**Task item**
Please retype the records below exactly, leaving out any pictures.

━━━━━━━━━━━━━━━━━━━━━━━━━━━━━━

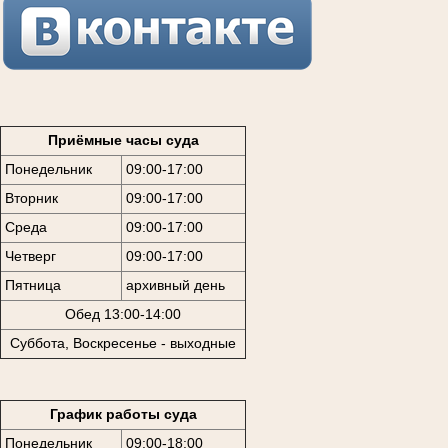
Приёмные часы суда
Понедельник
09:00-17:00
Вторник
09:00-17:00
Среда
09:00-17:00
Четверг
09:00-17:00
Пятница
архивный день
Обед 13:00-14:00
Суббота, Воскресенье - выходные
График работы суда
Понедельник
09:00-18:00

━━━━━━━━━━━━━━━━━━━━━━━━━━━━━━

**Solution to the problem**
Приёмные часы суда
Понедельник
09:00-17:00
Вторник
09:00-17:00
Среда
09:00-17:00
Четверг
09:00-17:00
Пятница
архивный день
Обед 13:00-14:00
Суббота, Воскресенье - выходные
График работы суда
Понедельник
09:00-18:00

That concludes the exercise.